Days of Thunder has only run outside the money once in her six starts since returning to Queensland – including three victories – with one of those being the Chairman’s Cup on the milestone occasion for the Brisbane club earlier this year.
“The last four or five runs, they have been enormous as she just gets better with racing,” Nicholls said.
“She has been brilliant the last couple of weeks, we have been really excited with how she has gone.”
Lincoln, who is the host of The Catching Pen, SKY's premier greyhound program every Tuesday on Sky Racing 2, believes Days of Thunder is the type of dog who attracts people to the racetrack.
“The run was shades of her run in the back in the big race she contested in January,” Lincoln said.
“She has that type of motor where she gets out the back and people think she is no hope but she will come home from the back.
“They are exciting types of dogs to watch.”

Nicholls has been around dogs for much of his life and admits his current kennel star is the best dog he has ever put the polish on, declaring greyhounds of her quality do not come around every day.

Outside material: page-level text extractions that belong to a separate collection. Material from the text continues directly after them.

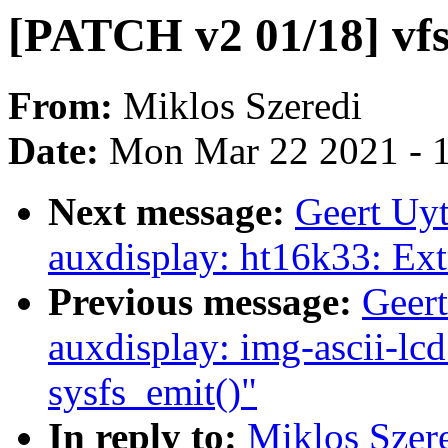
[PATCH v2 01/18] vfs
From:
Miklos Szeredi
Date:
Mon Mar 22 2021 - 
Next message:
Geert Uy
auxdisplay: ht16k33: Ext
Previous message:
Geer
auxdisplay: img-ascii-lcd
sysfs_emit()"
In reply to:
Miklos Szer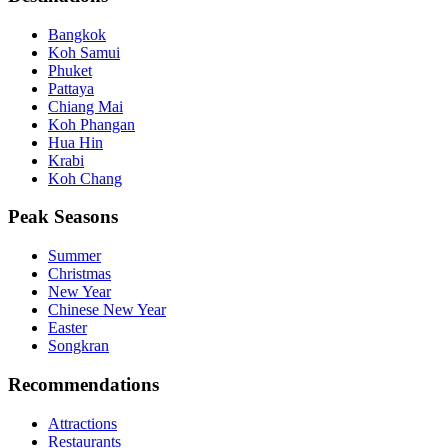
Bangkok
Koh Samui
Phuket
Pattaya
Chiang Mai
Koh Phangan
Hua Hin
Krabi
Koh Chang
Peak Seasons
Summer
Christmas
New Year
Chinese New Year
Easter
Songkran
Recommendations
Attractions
Restaurants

Based west of Brisbane in greyhound heartland, the experienced trainer whelps the majority of his racing team and knew from an early age that Days of Thunder had some promise.
“Once we put her over more ground, you could tell she had something there,” he remembers.
“We stretched her out and she was really putting in across her last sections.
“The 500 and 600 metre races she has always run time and she was always going to be a stayer out to 700 metres, she won't race any different now.”
Nicholls has enjoyed an interesting journey in racing.
He was around dogs as a young fella, starting out early as 14 years of age, before getting involved in the harness game, through his wife Tracy’s family.
His heart was always in greyhound’s and he eventually got back there, now boasting a kennel of 38, with 15 race dogs, while the rest of the team is educating and bringing them through.
“It was always my goal to semi-retire from work and get a property and get back into racing dogs, I probably did not expect to have this may dogs,” he said.
“This is what you aim for, to have a dog like this and be competitive in these sort of races and jump in the car or on a plane and go race your dogs somewhere.

“The team is pretty handy at the moment, which is great.”
New South Wales is $1.40 to win its third Origin Greyhound Shield for celebrity coach Terry Hill, with Queensland – led by Ben Hannant – $2.80 underdogs.
Betting on the series result, for which New South Wales (2-1) is the $2.10 favourite, can be found in the ‘Racing Extras’ section on the TAB app and website.